EL PERRO Y LA GALLETA
Calle Castelló, 12
MADRID
Teléfono: 610 18 17 11


¿Quién no ha comido alguna vez una galleta María? Yo, desde luego, soy fan. Recuerdo hace años en un viaje hacia Palencia al pasar por Aguilar de Campoo, el agradable olor que inundaba la carretera.
Pues bien, Carlos Moreno Fontaneda, nieto del creador de las galletas María Fontaneda, ha querido homenajear en sus restaurantes a su legado familiar y su otra pasión, los perros, cuya presencia física en el restaurante es admitida y su imagen recreada en numerosos cuadros y figuras.

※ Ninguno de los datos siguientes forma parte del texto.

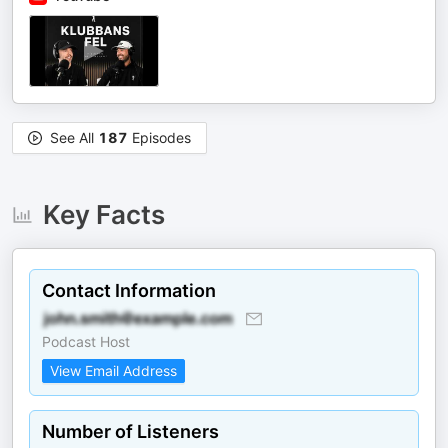
See All
187
Episodes
Key Facts
Contact Information
Podcast Host
View Email Address
Number of Listeners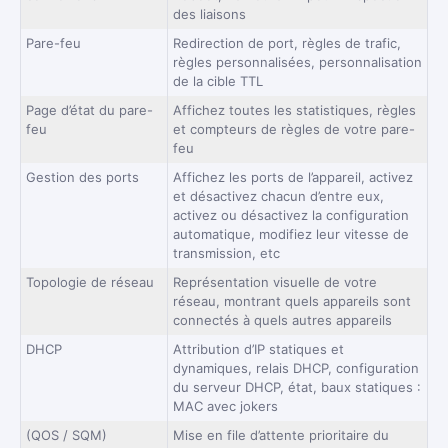
des liaisons
Pare-feu
Redirection de port, règles de trafic,
règles personnalisées, personnalisation
de la cible TTL
Page d’état du pare-
Affichez toutes les statistiques, règles
feu
et compteurs de règles de votre pare-
feu
Gestion des ports
Affichez les ports de l’appareil, activez
et désactivez chacun d’entre eux,
activez ou désactivez la configuration
automatique, modifiez leur vitesse de
transmission, etc
Topologie de réseau
Représentation visuelle de votre
réseau, montrant quels appareils sont
connectés à quels autres appareils
DHCP
Attribution d’IP statiques et
dynamiques, relais DHCP, configuration
du serveur DHCP, état, baux statiques :
MAC avec jokers
(QOS / SQM)
Mise en file d’attente prioritaire du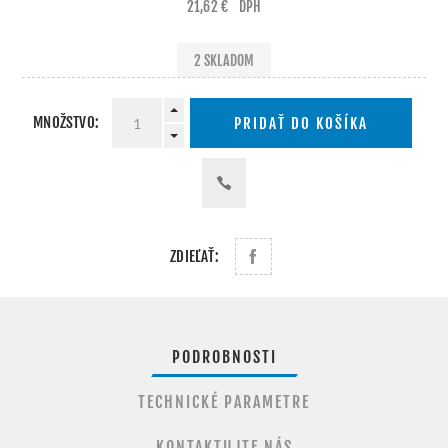
21,62 €
DPH
2 SKLADOM
MNOŽSTVO:
PRIDAŤ DO KOŠÍKA
ZDIEĽAŤ:
PODROBNOSTI
TECHNICKÉ PARAMETRE
KONTAKTUJTE NÁS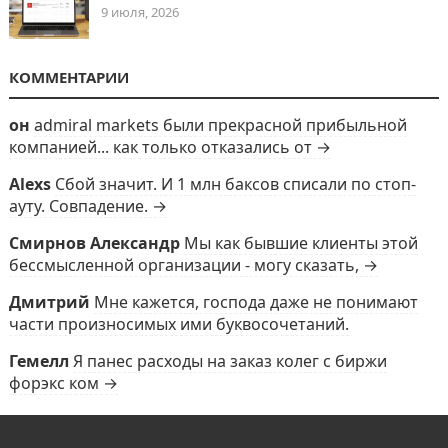
9 июля, 2026
КОММЕНТАРИИ
он
admiral markets были прекрасной прибыльной
компанией... как только отказались от →
Alexs
Сбой значит. И 1 млн баксов списали по стоп-
ауту. Совпадение. →
Смирнов Александр
Мы как бывшие клиенты этой
бессмысленной организации - могу сказать, →
Дмитрий
Мне кажется, господа даже не понимают
части произносимых ими буквосочетаний.
Гемелл
Я панес расходы на заказ колег с биржи
форэкс ком →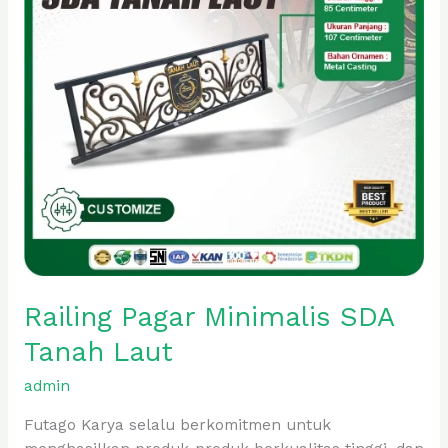
Laut
Railing Pagar Minimalis SDA
Tanah Laut
admin
Futago Karya selalu berkomitmen untuk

Con una decoración ecléctica, con números detalles, cómodas mesas con mantel, luz tenue acogedora, un ambiente informal y variado, ofrece también una cocina apta para todos los públicos.


Combina platos tradicionales con las últimas tendencias internacionales de moda, dándoles un toque personal.
Puedes degustar unas Gyozas de pollo con salsa de soja light

O las originales y ricas Croquetas de queso de cabra y frutos secos, con miel y melocotón

Deliciosos sus arroces,
Probamos un Arroz negro con gambas y calamar

Y un original Mar y Montaña, compuesto de rabo de toro glaseado con risotto marinero, una combinación fantástica.
Recomendables son también los tacos.
Tacos de entraña con aguacate pimiento criollo y mayonesa de ají amarillo, un poco secos para mi gusto

Y los Tacos mexicanos de bacalao rebozado con guacamole, cilantro pico de gallo y mayo-lima, que son mis preferidos.

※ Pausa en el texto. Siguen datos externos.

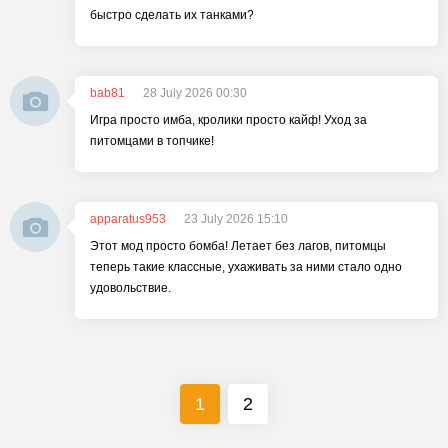
быстро сделать их танками?
bab81
28 July 2026 00:30
Игра просто имба, кролики просто кайф! Уход за
питомцами в топчике!
apparatus953
23 July 2026 15:10
Этот мод просто бомба! Летает без лагов, питомцы
теперь такие классные, ухаживать за ними стало одно
удовольствие.
1
2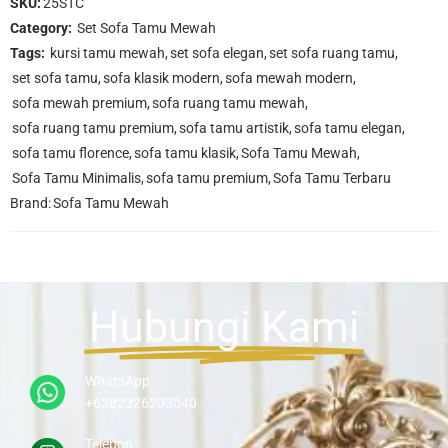
SKU:
25STC
Category:
Set Sofa Tamu Mewah
Tags:
kursi tamu mewah
,
set sofa elegan
,
set sofa ruang tamu
,
set sofa tamu
,
sofa klasik modern
,
sofa mewah modern
,
sofa mewah premium
,
sofa ruang tamu mewah
,
sofa ruang tamu premium
,
sofa tamu artistik
,
sofa tamu elegan
,
sofa tamu florence
,
sofa tamu klasik
,
Sofa Tamu Mewah
,
Sofa Tamu Minimalis
,
sofa tamu premium
,
Sofa Tamu Terbaru
Brand:
Sofa Tamu Mewah
Hubungi Kami
WhatsApp
+6282326203040
Telepon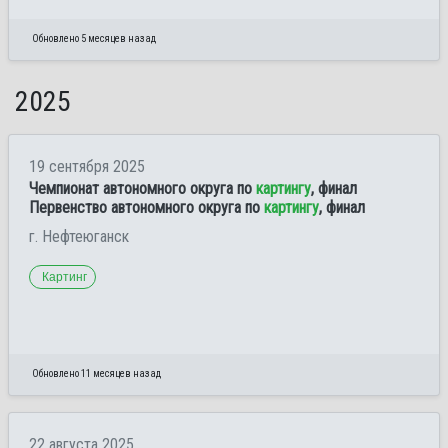
Обновлено 5 месяцев назад
2025
19 сентября 2025
Чемпионат автономного округа по
картингу
, финал
Первенство автономного округа по
картингу
, финал
г. Нефтеюганск
Картинг
Обновлено 11 месяцев назад
22 августа 2025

Y, ¿Qué puedo decir de los postres?, pues que son uno de los pilares de su oferta gastronómica como no podía ser de otra manera, teniendo en cuenta de donde vienen.
No sabría cual elegir, todos los que he probado son exquisitos.
Cremoso de yogurt con galleta y frutas de temporada, para los que les gusta algo más refrescante.

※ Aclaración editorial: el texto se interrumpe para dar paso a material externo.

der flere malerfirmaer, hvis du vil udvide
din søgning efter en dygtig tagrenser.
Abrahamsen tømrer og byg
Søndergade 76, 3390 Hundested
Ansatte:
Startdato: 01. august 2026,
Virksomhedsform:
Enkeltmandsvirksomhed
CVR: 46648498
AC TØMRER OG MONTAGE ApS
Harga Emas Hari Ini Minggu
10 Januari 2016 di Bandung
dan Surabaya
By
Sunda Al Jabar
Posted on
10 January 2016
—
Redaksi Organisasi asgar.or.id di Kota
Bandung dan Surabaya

Un poco más goloso Tarta de mama de galleta y chocolate,
No puede faltar una Tarta de queso con coulis de frutos rojos y base de galleta

Y si podéis esperar un poquito a que lo elaboren, no os perdáis el Cookie caliente en sartén con helado de galleta, para rebañar.

Con una atención muy amable, apenas se nota que tienen dos turnos y las comandas tienen que fluir. Para mí que, esto último no es lo que más me agrada, pues no me gusta tener un tiempo tasado para comer, la verdad, es que te lo hacen muy sencillo y no parece que te falte tiempo.